San Diego: Early insights by three people, Dr. Gunars Valkirs, Kim Blickenstaff (pcitured above) and Dr. Ken Buechler, opened the way to develop devices that are now used virtually every second of a day to aid hundreds of thousands of emergency medical technicians, nurses, doctors and patients to diagnose medical conditions faster and more accurately. In this episode of the show, you will see their little device, Biosite Triage® for rapid diagnostic testing, in action.
What people said. When they had the idea, everyone told them, "You're crazy. No way! It'll never work." They began their business in 1988. Today, it is a global organization with annual revenues over $250 million. And it is all based on a product line that never ever existed before they created it.
$300 million in sales. We are looking at the first phase of the Biosite Triage® rapid diagnostic tests. First, they invaded the emergency rooms and the emergency vehicles. Now, they are moving into doctor's offices. It shouldn't be too long before a version is available for the home.
Tests with devices like theirs will change the way we see ourselves forever. You'll put a drop of blood (or urine) inside what looks like a fat credit card. Taken inside their little machine and as many as 1000 basic tests, all answers to key questions about a person's most basic medical conditions, are read out in 15 minutes or less.
Their creativity and courage is extraordinary. Ten out of ten MBAs from Harvard and other fine schools said, "It's stupid. Impossible." Yet, these three founders of Biosite nurtured their dream. They could see ways to improve the deep diagnosis of critical health conditions with rapid, accurate diagnostics. They knew the technology could be made. They were on the front edge of very sophisticated protein analysis. Why not put the two together?
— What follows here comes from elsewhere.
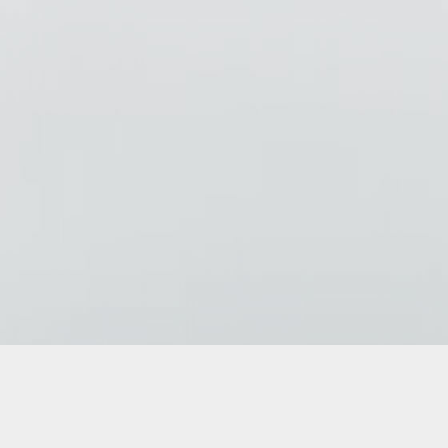
Copyright © 2026
AD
They persevered.
The firm's first product, The Triage Drugs of Abuse Panel, was cleared by the U.S. Food and Drug Administration (FDA) in 1992.
They didn't stop there. They now test for congestive heart failure, heart attack, and a long check list of medical emergencies with very strange names. Beyond their unstoppable energy and passion for continued research and exploration is the belief that their success to date does not begin to scratch the surface of the potential of diagnostics.